Professional hockey players are excellent at focussing on their jobs — most are simply trying to earn or keep one — but the lineup holes left by Pettersson and Hughes will grow larger and darker the nearer the Canucks get to their season-opener on Oct. 13.

Green will take a young team to Spokane, Wash., to open the Canucks’ pre-season schedule Sunday against the Seattle Kraken, before dressing a more experienced lineup for Monday’s exhibition game against the Calgary Flames in Abbotsford.

“I think now when we start playing pre-season games and know they're not there, I think that's when we're going to start noticing it a bit more,” Boeser said of missing Pettersson and Hughes. “Obviously, it's tough not having them here because they're two of our best players and we want to build that chemistry (as a team), and coaches want to build that chemistry. Unfortunately, this is how it has to be, I guess.”

• The worst moment of training camp came in the final practice session Saturday when minor-league defenceman Brady Keeper suffered what appeared to be a serious injury to his left leg. Groaning in agony, Keeper lay on the ice for several minutes before being stretchered off and taken to hospital, his leg immobilized in a splint. The Canucks offered no initial details about his condition.

Keeper has played only two NHL games, but the Canucks wanted him in their organization badly enough that they lured the Florida Panther free agent to B.C. on a two-year deal with a one-way contract paying $762,500 U.S. annually. The 25-year-old from Cross Lake, Man., had a solid training camp and the chance to become an important depth piece on the right side of defence due to the continuing unexplained absence of Travis Hamonic.

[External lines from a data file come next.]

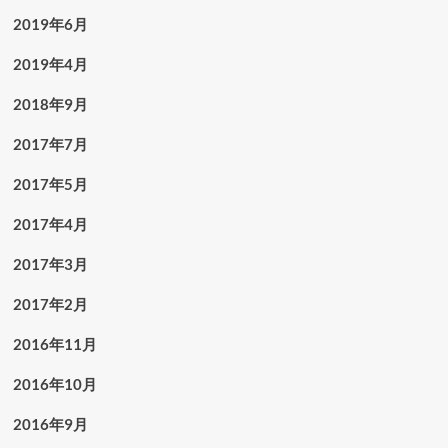
2019年6月
2019年4月
2018年9月
2017年7月
2017年5月
2017年4月
2017年3月
2017年2月
2016年11月
2016年10月
2016年9月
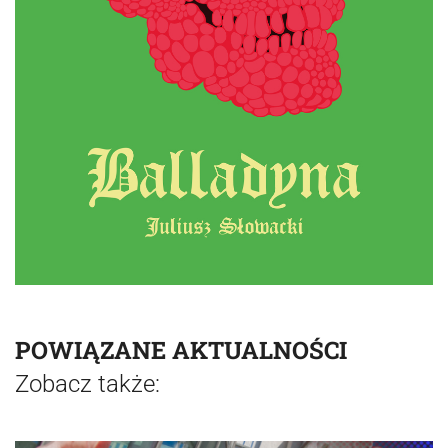
POWIĄZANE AKTUALNOŚCI
Zobacz także:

• Like most coaches, Green usually chooses his words carefully when publicly assessing a young player, but was blunt when asked about former fifth-overall pick Olli Juolevi and his camp: “I don’t think he did himself any favours.”

Juolevi, who spent last season with the Canucks, nearly required resuscitation at the end of Green’s conditioning skate-test on Thursday, and over three days was outplayed by Jack Rathbone and Brad Hunt in the battle for a left-side spot near the bottom of the Canucks’ defence.

• Although promising Russian rookie Vasily Podkolzin got a lot more attention, Belarusian draft pick Danila Klimovich had an eye-opening camp, showing there is already a lot more to his game than an ability to shoot the puck. The 18-year-old winger, selected 41st in July with Vancouver’s first pick, shone on a line with Matthew Highmore and Justin Dowling, another depth free-agent acquisition who has a chance to move up the depth chart.

• Despite his excellent rookie season, Höglander was frequently a target for the coaching staff last winter because the 20-year-old with limited English was the Canuck most likely to screw up drills during practice. Höglander seems to have outgrown this deficiency.

“He kind of knows our systems now so ... he's not messing up drills, so that's pretty big for Hogs,” Boeser joked. “I guess that's probably the biggest difference: he's not making us go again.”